Rahasia Ilahi di Balik Tiga Peristiwa: Hikmah Pembangunan Dinding Retak
Gambar: Representasi Dinding yang Menutupi Harta Karun (Kanz) sebagai amanah Ilahi.
Kisah pertemuan Nabi Musa AS dengan Khidir (seorang hamba yang dianugerahi ilmu khusus dari sisi Allah) adalah salah satu narasi paling kaya dalam Al-Qur'an, yang terangkum dalam Surah Al-Kahfi. Perjalanan ini didasarkan pada pencarian ilmu dan pemahaman akan batas kemampuan akal manusia dalam menilai suatu peristiwa. Musa, yang pada awalnya menuntut penjelasan instan atas setiap tindakan Khidir, dihadapkan pada tiga ujian besar: perusakan perahu, pembunuhan anak muda, dan pembangunan kembali dinding yang hampir roboh.
Ayat 78 sampai 82 menandai klimaks dan penutup dari narasi ini. Di sinilah Khidir memberikan penjelasan komprehensif atas semua tindakannya yang sekilas tampak zalim atau bertentangan dengan syariat Musa. Bagian ini mengajarkan prinsip fundamental bahwa di balik setiap takdir, terdapat perencanaan ilahi yang melampaui dimensi pemahaman kita. Fokus utama dari ayat-ayat terakhir ini adalah pembeberan rahasia, yang puncaknya terletak pada hikmah di balik pembangunan dinding retak—sebuah tindakan yang dilakukan tanpa pamrih, demi melindungi hak dua anak yatim.
Ayat ini berfungsi sebagai jembatan penutup. Setelah Musa melanggar janjinya untuk ketiga kalinya (dengan mempertanyakan pembangunan dinding), Khidir menyatakan bahwa waktu perpisahan telah tiba. Kata kunci di sini adalah "تَأْوِيلِ" (ta’wil), yang berarti penafsiran, penjelasan tersembunyi, atau hakikat terdalam dari suatu peristiwa. Ini menegaskan bahwa tindakan Khidir bukanlah berdasarkan nafsu, melainkan berdasarkan ilmu khusus yang diberikan Allah, yang penjelasannya (ta’wilnya) kini harus dibeberkan.
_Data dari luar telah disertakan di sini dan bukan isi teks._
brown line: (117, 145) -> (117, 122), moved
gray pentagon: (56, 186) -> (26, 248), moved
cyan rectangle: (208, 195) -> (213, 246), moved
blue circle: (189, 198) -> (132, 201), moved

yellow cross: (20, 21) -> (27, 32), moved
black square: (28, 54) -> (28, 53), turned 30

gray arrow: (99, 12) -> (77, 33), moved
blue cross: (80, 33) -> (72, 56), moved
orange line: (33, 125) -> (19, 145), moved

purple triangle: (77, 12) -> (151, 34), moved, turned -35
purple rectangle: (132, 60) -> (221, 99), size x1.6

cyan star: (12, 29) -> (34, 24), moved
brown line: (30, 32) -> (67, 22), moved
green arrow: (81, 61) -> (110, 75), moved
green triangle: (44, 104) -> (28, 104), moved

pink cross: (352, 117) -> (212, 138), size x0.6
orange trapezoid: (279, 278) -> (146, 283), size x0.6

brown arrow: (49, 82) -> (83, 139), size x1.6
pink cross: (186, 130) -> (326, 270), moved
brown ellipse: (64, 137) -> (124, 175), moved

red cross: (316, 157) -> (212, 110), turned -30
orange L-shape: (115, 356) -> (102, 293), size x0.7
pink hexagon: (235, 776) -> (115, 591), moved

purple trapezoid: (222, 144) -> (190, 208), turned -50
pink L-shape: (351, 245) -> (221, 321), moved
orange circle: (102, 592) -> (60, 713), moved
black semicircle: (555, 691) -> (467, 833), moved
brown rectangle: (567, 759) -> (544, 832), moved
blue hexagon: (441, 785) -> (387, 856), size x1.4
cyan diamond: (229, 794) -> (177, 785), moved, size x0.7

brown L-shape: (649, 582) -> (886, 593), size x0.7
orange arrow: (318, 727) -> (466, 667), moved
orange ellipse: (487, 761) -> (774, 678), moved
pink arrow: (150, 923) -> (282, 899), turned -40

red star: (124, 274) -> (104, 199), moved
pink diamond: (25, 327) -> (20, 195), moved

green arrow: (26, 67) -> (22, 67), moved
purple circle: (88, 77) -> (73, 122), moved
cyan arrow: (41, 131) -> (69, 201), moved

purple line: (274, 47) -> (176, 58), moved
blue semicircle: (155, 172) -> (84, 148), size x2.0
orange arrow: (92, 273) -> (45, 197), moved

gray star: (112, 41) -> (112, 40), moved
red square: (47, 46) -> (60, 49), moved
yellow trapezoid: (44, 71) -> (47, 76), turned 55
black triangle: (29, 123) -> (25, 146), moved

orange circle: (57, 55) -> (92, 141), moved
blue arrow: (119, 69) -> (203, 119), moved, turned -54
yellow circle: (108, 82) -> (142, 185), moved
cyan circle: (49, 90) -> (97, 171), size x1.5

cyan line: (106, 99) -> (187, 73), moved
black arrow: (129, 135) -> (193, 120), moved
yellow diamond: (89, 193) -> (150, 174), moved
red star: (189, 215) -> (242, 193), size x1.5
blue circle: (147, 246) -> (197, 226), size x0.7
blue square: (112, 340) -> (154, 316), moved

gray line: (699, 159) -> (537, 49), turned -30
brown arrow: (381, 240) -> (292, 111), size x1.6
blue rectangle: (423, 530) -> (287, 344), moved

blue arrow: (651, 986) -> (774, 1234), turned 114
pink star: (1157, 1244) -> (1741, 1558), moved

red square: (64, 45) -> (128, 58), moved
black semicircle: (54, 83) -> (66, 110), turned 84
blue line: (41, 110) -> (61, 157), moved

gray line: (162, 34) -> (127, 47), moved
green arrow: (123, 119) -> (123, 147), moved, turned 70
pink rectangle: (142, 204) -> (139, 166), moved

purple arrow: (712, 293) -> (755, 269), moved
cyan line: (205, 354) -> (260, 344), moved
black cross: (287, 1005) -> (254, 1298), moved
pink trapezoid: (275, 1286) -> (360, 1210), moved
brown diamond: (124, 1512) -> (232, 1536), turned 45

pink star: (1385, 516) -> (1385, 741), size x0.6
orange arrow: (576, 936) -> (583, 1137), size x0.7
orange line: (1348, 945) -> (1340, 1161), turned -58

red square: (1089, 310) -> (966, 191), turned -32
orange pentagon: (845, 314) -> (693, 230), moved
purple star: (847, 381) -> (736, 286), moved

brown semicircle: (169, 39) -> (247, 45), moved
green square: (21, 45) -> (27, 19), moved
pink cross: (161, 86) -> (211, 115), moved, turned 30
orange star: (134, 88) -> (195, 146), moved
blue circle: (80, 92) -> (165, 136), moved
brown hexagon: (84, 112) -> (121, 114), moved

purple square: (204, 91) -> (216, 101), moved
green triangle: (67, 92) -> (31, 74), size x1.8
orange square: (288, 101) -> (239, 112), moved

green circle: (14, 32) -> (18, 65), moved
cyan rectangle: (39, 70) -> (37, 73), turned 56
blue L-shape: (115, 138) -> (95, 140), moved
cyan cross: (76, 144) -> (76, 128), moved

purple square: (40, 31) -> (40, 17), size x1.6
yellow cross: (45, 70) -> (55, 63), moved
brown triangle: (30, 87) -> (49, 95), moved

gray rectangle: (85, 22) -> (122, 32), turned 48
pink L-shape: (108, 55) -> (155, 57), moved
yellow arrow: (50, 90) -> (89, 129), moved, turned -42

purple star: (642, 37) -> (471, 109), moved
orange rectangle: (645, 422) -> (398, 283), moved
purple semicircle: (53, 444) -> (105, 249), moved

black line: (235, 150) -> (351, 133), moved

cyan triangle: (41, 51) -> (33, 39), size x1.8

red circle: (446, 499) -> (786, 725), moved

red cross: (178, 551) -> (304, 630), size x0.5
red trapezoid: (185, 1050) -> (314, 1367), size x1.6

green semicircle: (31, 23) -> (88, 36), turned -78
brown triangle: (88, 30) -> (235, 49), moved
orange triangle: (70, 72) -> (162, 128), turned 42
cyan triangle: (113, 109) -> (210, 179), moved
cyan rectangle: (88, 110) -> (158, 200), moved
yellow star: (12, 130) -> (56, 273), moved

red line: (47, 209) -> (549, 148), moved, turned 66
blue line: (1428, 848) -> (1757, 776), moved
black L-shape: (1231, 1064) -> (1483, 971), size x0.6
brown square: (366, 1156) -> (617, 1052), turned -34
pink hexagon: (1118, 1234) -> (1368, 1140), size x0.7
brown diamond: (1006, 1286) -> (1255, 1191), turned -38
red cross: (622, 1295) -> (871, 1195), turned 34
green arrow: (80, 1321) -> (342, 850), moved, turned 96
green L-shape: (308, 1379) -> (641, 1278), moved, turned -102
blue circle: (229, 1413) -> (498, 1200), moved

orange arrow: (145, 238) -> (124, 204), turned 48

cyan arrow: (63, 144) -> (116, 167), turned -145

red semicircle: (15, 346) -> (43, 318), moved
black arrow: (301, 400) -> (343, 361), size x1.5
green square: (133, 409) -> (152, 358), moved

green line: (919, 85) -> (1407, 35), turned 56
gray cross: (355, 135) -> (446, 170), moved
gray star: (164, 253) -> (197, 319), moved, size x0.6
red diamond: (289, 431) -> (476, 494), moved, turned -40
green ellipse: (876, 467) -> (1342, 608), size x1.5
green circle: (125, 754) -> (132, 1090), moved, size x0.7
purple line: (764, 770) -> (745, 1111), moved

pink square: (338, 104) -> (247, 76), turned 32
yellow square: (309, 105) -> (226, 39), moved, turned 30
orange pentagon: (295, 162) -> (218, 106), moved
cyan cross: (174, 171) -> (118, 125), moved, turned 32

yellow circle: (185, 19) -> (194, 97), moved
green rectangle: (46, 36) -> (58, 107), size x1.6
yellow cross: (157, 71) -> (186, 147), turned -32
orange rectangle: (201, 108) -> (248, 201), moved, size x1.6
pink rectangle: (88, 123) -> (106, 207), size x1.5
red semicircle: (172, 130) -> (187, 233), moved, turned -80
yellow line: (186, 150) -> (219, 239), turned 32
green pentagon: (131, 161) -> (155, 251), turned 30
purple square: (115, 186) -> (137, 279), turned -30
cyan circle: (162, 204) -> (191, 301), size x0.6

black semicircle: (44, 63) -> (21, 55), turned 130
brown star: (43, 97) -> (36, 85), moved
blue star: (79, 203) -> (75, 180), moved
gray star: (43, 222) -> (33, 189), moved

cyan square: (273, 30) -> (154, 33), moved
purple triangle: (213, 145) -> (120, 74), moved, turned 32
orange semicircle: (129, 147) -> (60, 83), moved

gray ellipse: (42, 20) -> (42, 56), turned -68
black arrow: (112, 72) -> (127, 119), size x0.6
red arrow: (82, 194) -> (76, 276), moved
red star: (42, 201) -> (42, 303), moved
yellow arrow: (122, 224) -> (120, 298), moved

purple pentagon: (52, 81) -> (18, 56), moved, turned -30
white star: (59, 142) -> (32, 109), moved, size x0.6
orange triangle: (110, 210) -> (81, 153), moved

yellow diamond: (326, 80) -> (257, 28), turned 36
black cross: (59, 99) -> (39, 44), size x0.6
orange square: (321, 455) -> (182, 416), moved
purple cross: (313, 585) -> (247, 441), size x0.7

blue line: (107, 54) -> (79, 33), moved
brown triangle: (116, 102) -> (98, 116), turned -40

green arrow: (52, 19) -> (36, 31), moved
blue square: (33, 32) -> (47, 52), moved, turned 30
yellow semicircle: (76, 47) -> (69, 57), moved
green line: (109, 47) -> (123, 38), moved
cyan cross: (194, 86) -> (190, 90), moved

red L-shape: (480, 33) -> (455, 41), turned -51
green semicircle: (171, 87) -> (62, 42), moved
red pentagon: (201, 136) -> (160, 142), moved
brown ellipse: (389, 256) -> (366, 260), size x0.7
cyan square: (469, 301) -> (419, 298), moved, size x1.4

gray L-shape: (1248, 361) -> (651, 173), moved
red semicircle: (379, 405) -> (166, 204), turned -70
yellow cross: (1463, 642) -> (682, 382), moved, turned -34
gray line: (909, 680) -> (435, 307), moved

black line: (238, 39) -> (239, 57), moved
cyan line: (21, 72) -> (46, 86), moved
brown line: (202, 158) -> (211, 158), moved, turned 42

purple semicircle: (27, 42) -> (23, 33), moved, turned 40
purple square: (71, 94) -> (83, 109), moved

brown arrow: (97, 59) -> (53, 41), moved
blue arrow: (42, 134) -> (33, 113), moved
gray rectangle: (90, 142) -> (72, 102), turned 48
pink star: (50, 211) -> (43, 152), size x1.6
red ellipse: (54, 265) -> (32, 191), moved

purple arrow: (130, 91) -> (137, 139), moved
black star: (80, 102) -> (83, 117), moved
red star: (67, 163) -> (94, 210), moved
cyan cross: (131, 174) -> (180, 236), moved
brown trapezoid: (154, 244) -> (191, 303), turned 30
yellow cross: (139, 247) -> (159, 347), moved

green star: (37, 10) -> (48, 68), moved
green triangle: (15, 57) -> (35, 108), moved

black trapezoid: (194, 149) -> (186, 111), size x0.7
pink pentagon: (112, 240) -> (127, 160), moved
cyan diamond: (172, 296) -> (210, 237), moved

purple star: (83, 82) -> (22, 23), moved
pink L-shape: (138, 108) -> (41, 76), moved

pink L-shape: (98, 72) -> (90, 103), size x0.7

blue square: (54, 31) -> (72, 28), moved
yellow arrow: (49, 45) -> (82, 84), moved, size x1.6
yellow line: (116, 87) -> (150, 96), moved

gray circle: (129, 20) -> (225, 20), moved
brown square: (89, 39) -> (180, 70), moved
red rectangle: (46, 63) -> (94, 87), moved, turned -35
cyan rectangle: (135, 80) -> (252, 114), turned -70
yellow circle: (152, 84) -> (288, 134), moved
Pernyataan Khidir mengakui keterbatasan Musa (dan manusia pada umumnya) dalam kesabaran. Manusia cenderung menilai hanya berdasarkan zahir (tampilan luar) tanpa mampu menembus hakikat takdir yang sedang berlangsung.
Sebelum sampai pada penjelasan dinding (Ayat 82), Khidir secara sistematis menjelaskan dua peristiwa sebelumnya. Repetisi ini bukan sekadar pengulangan, melainkan penegasan metodologi Ilahi dalam mengatur urusan makhluk-Nya.
Khidir menjelaskan bahwa perusakan perahu secara fisik (aib) adalah tindakan preventif demi menyelamatkan esensi kepemilikannya. Jika perahu itu tetap sempurna, ia pasti dirampas oleh raja zalim yang mengikuti mereka. Tindakan buruk yang tampak di mata Musa justru merupakan kebaikan jangka panjang bagi pemiliknya yang miskin.